▶ PROBLEM DETAILS
When the word "elftal" shows up in a line of the data below, copy that whole line.
*** Block opens ***
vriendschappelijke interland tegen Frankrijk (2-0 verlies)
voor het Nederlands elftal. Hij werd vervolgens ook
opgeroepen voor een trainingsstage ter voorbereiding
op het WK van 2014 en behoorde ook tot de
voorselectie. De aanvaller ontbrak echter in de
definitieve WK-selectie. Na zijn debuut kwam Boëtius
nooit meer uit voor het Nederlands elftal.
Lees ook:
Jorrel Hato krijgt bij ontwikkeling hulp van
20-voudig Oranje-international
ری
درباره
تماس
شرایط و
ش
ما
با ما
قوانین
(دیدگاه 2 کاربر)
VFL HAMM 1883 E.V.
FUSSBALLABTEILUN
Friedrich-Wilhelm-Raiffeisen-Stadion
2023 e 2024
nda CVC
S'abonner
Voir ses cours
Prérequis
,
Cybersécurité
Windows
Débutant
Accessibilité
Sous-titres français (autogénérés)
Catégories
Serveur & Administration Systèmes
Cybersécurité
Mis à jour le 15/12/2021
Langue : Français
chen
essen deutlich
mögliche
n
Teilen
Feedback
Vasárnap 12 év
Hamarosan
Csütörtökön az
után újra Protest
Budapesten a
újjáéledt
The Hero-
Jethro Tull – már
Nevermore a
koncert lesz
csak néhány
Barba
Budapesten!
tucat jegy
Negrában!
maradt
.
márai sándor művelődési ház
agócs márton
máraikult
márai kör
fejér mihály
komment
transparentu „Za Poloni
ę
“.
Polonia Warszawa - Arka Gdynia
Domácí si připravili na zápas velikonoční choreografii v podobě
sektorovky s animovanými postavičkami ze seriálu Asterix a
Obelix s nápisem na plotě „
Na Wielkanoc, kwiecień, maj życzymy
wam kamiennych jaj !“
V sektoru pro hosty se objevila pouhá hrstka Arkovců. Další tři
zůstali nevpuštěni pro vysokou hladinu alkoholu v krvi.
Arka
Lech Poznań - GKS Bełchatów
*** Block closes ***
▶ EXERCISE RESULT
voor het Nederlands elftal. Hij werd vervolgens ook
nooit meer uit voor het Nederlands elftal.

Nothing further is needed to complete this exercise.